Влияние Василия является символом морального эстетизма, постоянно наблюдающего за всем, что физически прекрасно, и поддерживающего двойственность между моралью и упомянутой красотой; философия, которая «выступает за здоровый баланс между нашим внутренним и внешним я. Уайльд часто заставляет Бэзила постоянно использовать прилагательные, которые обычно относятся к характеристикам личности, когда речь идет о физической красоте. Базиль находится в центре этого иронического сопоставления, часто сочиняя монологи о красоте, а затем ссылаясь на личность Дориана (13). Более глубокий уровень этого заключается в неспособности Василия отделить Дориана от портрета во второй главе, где он заявляет, что «как только ты (Дориан) высохнешь, тебя покроют лаком, вставят в раму и отправят домой» (25). Именно эта драматическая ирония и обращение с портретом как с автономным существом закладывает основу для симбиотических отношений, которые Дориан развивает с портретом как отражением своей души и предложением портрета, выступающего в качестве соперника, Дориана. ревнует и не может преодолеть или убежать.

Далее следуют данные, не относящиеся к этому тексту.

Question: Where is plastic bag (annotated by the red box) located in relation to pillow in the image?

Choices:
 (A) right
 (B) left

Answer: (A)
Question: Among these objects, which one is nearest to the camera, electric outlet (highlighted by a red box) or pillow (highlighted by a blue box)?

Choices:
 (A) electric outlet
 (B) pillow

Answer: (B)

Например, портрет на короткое время действует как моральный компас, отражающий душу после смерти его невесты Сибил Вейн, когда Дориан осознает основную природу портрета; «Но здесь был видимый символ деградации греха. Это был вездесущий знак погибели, которую люди навлекли на свою душу» (78). Дориан делает вывод, что если он может сохранить красоту портрета незапятнанной, то он успешно сохранил чистоту своей души (78). Здесь Уайд исследует свое алхимическое сочетание эстетизма и христианской нравственной добродетели, используя портрет в качестве меры для обнаружения греха.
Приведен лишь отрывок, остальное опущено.